Self-interest is far from the sole reason why Aoife Cooke wants the Olympic Games postponed.
The Cork native ran herself into Olympic contention last October when improving her personal best by a staggering 14 minutes to be the first Irish woman across the line at the Dublin Marathon.
The qualifying time for the women’s marathon in Tokyo is set at a swift 2.29.30.
Around half of the 80 places up for grabs will be filled by those who better this time. World rankings — calculated by a runner’s two best results — will determine who takes the remaining spots.
Cooke clocked 2.32.34 last October. She was confident of going significantly faster at the Vienna marathon on April 19. It was the basket into which she had thrown all her eggs ahead of the cut-off date for qualification on May 31. It was why she spent Christmas training by herself at high altitude in Kenya.
Then, of course, the sporting world went into lockdown, and with it, Cooke’s chances of wearing the Irish singlet in Japan.
“Vienna being called off was tough to digest, but when you consider everything else that is going on at the moment, it’s absolutely understandable,” she says.

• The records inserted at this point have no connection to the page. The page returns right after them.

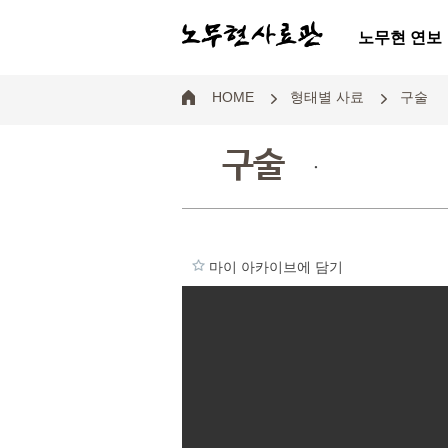
노무현 연보
HOME
형태별 사료
구술
구술
.
마이 아카이브에 담기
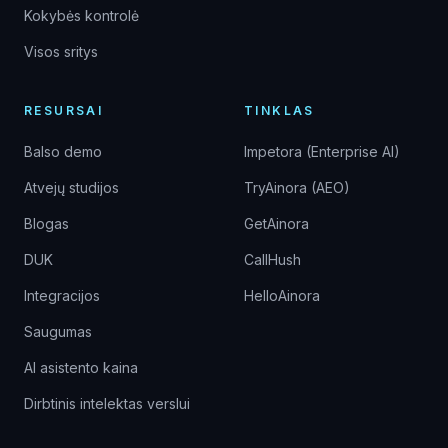
Kokybės kontrolė
Visos sritys
RESURSAI
TINKLAS
Balso demo
Impetora (Enterprise AI)
Atvejų studijos
TryAinora (AEO)
Blogas
GetAinora
DUK
CallHush
Integracijos
HelloAinora
Saugumas
AI asistento kaina
Dirbtinis intelektas verslui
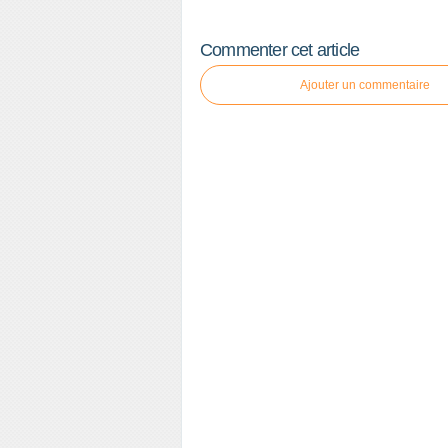
Commenter cet article
Ajouter un commentaire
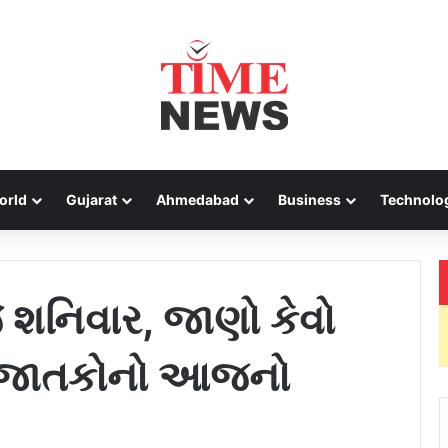
orld
Gujarat
Ahmedabad
Business
Technolo
શનિવાર, જાણો કેવો
ના જાતકોનો આજનો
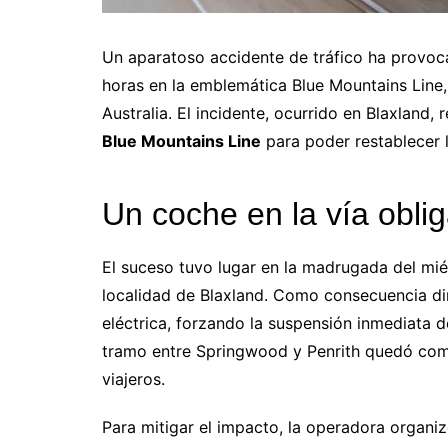
Un aparatoso accidente de tráfico ha provocad
horas en la emblemática Blue Mountains Line,
Australia. El incidente, ocurrido en Blaxland,
Blue Mountains Line
para poder restablecer la
Un coche en la vía oblig
El suceso tuvo lugar en la madrugada del miér
localidad de Blaxland. Como consecuencia dir
eléctrica, forzando la suspensión inmediata d
tramo entre Springwood y Penrith quedó com
viajeros.
Para mitigar el impacto, la operadora organi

Sonia O’Sullivan and Sport Ireland CEO John Treacy have already called for the Games, scheduled to begin on July 24, to be postponed.
Cooke is another who believes the correct decision is to delay the Games.
Forget for one moment the thousands of athletes across a multitude of disciplines who have had their qualification efforts scuppered by the cancellation of events worldwide.
There are similar numbers already qualified, Cooke points out, who cannot train because the country in which they reside is in Government-enforced shutdown.
The International Olympic Committee “encourages all athletes to continue to prepare for the Olympic Games as best they can”, while, at the same time, governments worldwide have closed tracks, gyms, and public spaces, and told their citizens to stay at home.
The refusal of the IOC to push back the Games to a date either later in 2020 or sometime in 2021 is putting athletes at risk, states the 33-year old.
“It seems risky to think that by the end of July this global health pandemic will be sorted and to let the whole world come together in one place, turning Tokyo into a bit of a petri dish and for this to potentially ignite again.
“Being optimistic, I would love to think the current pandemic will be sorted by July and the Games could proceed, but, at this stage, that looks very ambitious.
“If they go ahead as scheduled, they are probably going to have half the amount of athletes that would be there if they postponed the Games.
“Meanwhile, athletes who are already qualified are stressing out about trying to train in this environment of isolation and lockdown.
“World heptathlon champion Katarina Johnson-Thompson posted on social media that she can’t get out and train, and she’s qualified. That is a big stress for her, that she cannot train properly for this massive, massive event.
“And so long as they leave the Olympics in its current slot, that stress remains there for all those athletes.
“What the organisers are pretty much saying at the moment is go out and train as best you can, while everyone else is telling us to stay inside and be safe.
“That’s very, very conflicting.
“Is the IOC worried about the media, broadcasting, and stuff like that, I don’t know, but it really seems that they are not taking the athletes wellbeing into account at all.”
She added: “When I think about Italy and their athletes, they have far bigger things to be worrying about than this. The respectful thing to do would be to postpone the Games.”
Cooke knows she is fortunate that her training routine has not been affected by Covid-19.
She’s still pounding the roads around Tower, where she lives, as well as Blarney and the Blackrock to Passage greenway.
Clocking up to 100 miles a week, she’s hoping to get back onto a startline — wherever that may be — later in the year.
And what has heartened her during her daily sessions of late is the amount of people who have taken to running in seeking a release from our new isolated way of living.
“It is great to see so many out. There certainly seems to be a running boom at the moment. People are looking after their health and trying to get out into the fresh air more. Hopefully, it will stick when all this is over. For mental health, it is massively important. It is hard to stay cooped up in the house all day.”